Sorry I don't have time to do the calculations, BUT

Be 3+ is a single electron atom.

You should know that you can calculate the exact energies of the electron orbitals in the hydrogen atom.

You should also be able to calculate the energies of the Be 3+ ion, though you may need to modify the formula.

I may edit this answer if I get around to revising this stuff.

edit: This question is easier than I expected. A single electron atom is called a Bohr atom.

The energy levels of a Bohr atom are given by:

E = -Z²×RH/n²

Z is nuclear charge (atomic number)

RH is a constant 2.180 x 10^-18 J

n is orbital principle quantum number.

In the ground state the electron should be in the 1s orbital. ie n = 1 for hydrogen. For Be3+ electron is in 4f orbital. that is, n = 4.

The ionisation energy is that required to move the electron to n = ∞. At n = ∞, E = 0, which makes sense. So the energy calculated by the equation is the ionisation energy.

because I CBF doing calcs, and I know other stuff is constant, I just compare Z²/n²

H: 1s: 1²/1² = 1

Be3+: 4f: 4²/4² = 1

So yes, ionisation energies are identical.
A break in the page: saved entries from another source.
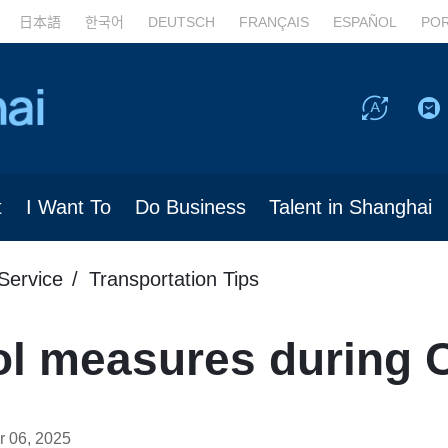
日本語
한국어
DEUTSCH
FRANÇAIS
ESPAÑOL
PO
t
I Want To
Do Business
Talent in Shanghai
Service
Transportation Tips
rol measures during 
 06, 2025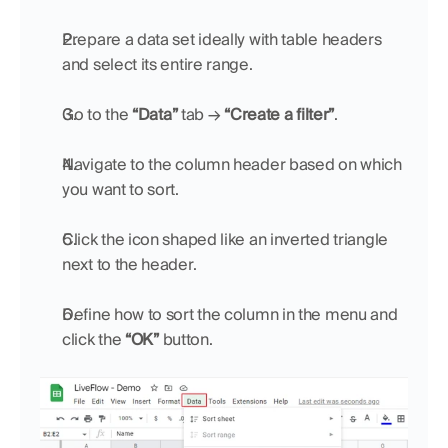
Prepare a data set ideally with table headers 
and select its entire range.
Go to the 
“Data”
 tab → 
“Create a filter”
.
Navigate to the column header based on which 
you want to sort.
Click the icon shaped like an inverted triangle 
next to the header.
Define how to sort the column in the menu and 
click the 
“OK”
 button.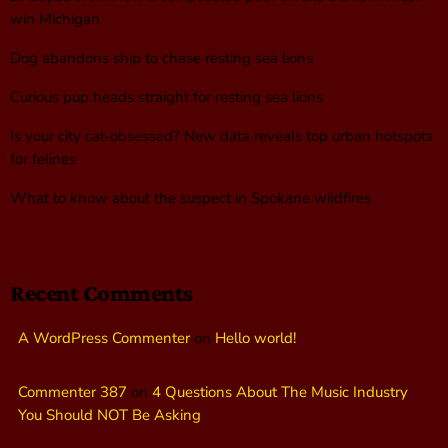
win Michigan
Dog abandons ship to chase resting sea lions
Curious pup heads straight for resting sea lions
Is your city cat‑obsessed? New data reveals top urban hotspots
for felines
What to know about the suspect in Spokane wildfires
Recent Comments
A WordPress Commenter
on
Hello world!
Commenter 387
on
4 Questions About The Music Industry
You Should NOT Be Asking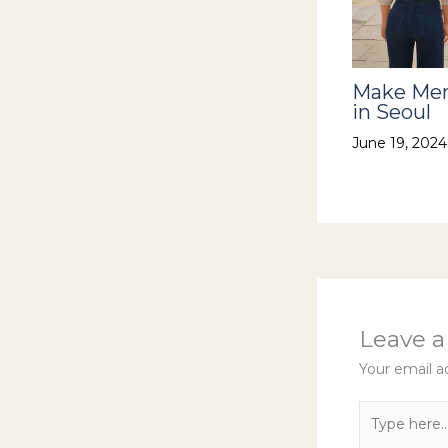
Make Mem
in Seoul
June 19, 202
Leave 
Your email ad
Type
here..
A larger nuclear charge would be expected to more strongly attract the electron (greater electrostatic force), thus requiring more energy to liberate electron. But when the electron is further away it is less strongly attracted (force decays with distance squared). Of course the orbital isn't an exact distance from centre (it's a function) but I guess the average election density gets further away for higher energies.